Sharif was away from Pakistan for about six months on self-imposed exile following the registration of a number of cases, including a sedition case, against him. It is widely speculated that Arshad Sharif had secretly landed in Kenya where he could not be seen or found; in other words, he was in hiding. But it is also speculated that the TV journalist was working on a documentary in that East African country unsurreptitiously.
Giving the Kenyan government’s stance on this utterly disturbing murder, Bruno Shioso, the spokesman for National Police, which is now under global scrutiny, said the journalist was fatally wounded by an officer after his car broke through a police barrier in the Magasi area, 40 kilometres from country’s capital Nairobi.
“It is then that they were shot at,” he said, adding the journalist was travelling with a man described as his brother, Khurram Khan. The car carrying the two men was struck by about nine bullets, but kept moving to reach the home of another Pakistani national.
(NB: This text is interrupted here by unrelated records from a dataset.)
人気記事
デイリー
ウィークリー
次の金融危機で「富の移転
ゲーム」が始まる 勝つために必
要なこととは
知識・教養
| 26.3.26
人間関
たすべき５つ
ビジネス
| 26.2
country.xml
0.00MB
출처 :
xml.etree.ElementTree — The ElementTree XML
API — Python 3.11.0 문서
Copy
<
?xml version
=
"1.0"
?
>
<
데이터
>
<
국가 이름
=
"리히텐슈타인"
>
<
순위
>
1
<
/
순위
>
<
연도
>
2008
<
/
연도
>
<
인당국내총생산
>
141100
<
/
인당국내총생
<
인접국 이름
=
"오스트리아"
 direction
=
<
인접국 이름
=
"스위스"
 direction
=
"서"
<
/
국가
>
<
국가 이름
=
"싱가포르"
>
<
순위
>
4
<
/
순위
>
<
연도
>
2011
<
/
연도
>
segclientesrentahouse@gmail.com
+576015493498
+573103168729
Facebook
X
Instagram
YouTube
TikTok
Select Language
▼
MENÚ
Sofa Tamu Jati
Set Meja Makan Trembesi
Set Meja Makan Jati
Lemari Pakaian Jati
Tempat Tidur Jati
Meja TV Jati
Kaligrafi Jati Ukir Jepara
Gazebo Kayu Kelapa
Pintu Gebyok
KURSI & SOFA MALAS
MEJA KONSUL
And “there Sharif was found to be dead”.
According to him, the barrier was erected to intercept a stolen car with an abducted child. But his claim was immediately disputed by the Kenyan media, which said that by the time the car in which the journalist was travelling was shot at the stolen car had already been recovered.
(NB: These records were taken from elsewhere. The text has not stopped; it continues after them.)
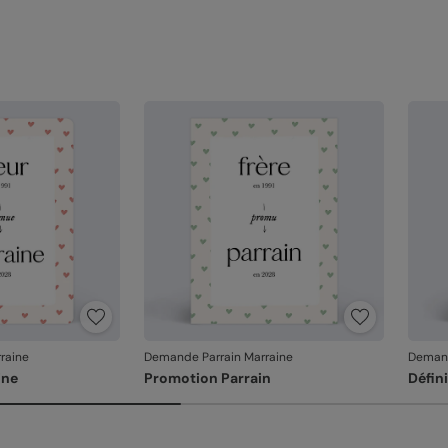
raine
Demande Parrain Marraine
Demand
ine
Promotion Parrain
Défin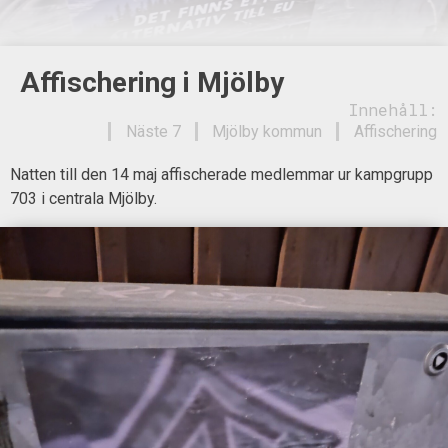
Affischering i Mjölby
Innehåll:
Näste 7
Mjölby kommun
Affischering
Natten till den 14 maj affischerade medlemmar ur kampgrupp
703 i centrala Mjölby.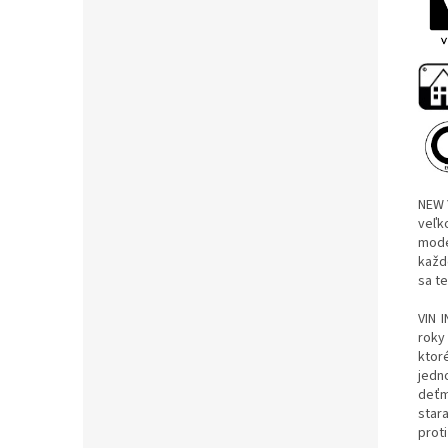
NEW 
veľk
mode
každ
sa te
VIN 
roky
ktor
jedn
deťm
star
prot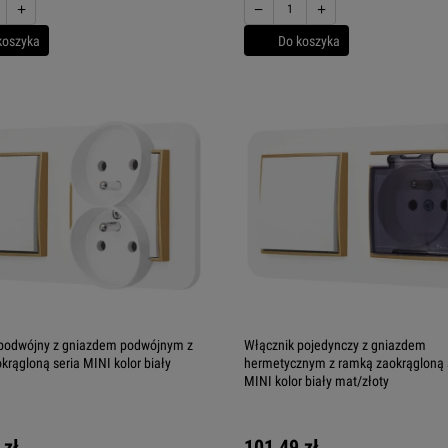
+
−
+
koszyka
Do koszyka
 podwójny z gniazdem podwójnym z
Włącznik pojedynczy z gniazdem
krągloną seria MINI kolor biały
hermetycznym z ramką zaokrągloną 
MINI kolor biały mat/złoty
 zł
101,49 zł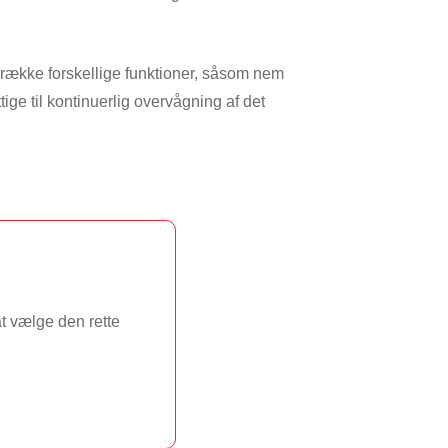
 række forskellige funktioner, såsom nem
ige til kontinuerlig overvågning af det
at vælge den rette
The media have also asked how come the bullets that killed the journalist were shot from side and front sides and quite closely as against the routine under which a runaway vehicle is shot at its back with its tyres being the primary target.
This murder has been widely condemned in Pakistan, and calls have been made for a thorough investigation into the circumstances that obtained at the time of his killing in order to determine, among other things, whether or not it was an extrajudicial killing.
This is important because some circles, including Imran Khan, tend to trace, albeit somewhat dangerously, a connection between his death and his anti-establishment comments on the television. But that’s not the case, insists ISPR, which has demanded a thorough investigation into the matter in order to ascertain, among other things, who had actually ‘forced’ Sharif to flee Pakistan.
Prime Minister Shehbaz Sharif, too, is anxious to know the whole truth. A three-member team is being sent to Kenya to examine the circumstances in which he was killed. But the questions whether Arshad Sharif had said something that others in the media don’t say routinely, and whether he deserved to be killed or eliminated and that too in a foreign country need plausible answers.
Shouldn’t we place his murder in the Kenyan atmospherics and wait for the truth to ultimately emerge on its own? Ironically, however, it is quite likely that we will have to await answers which will never arrive.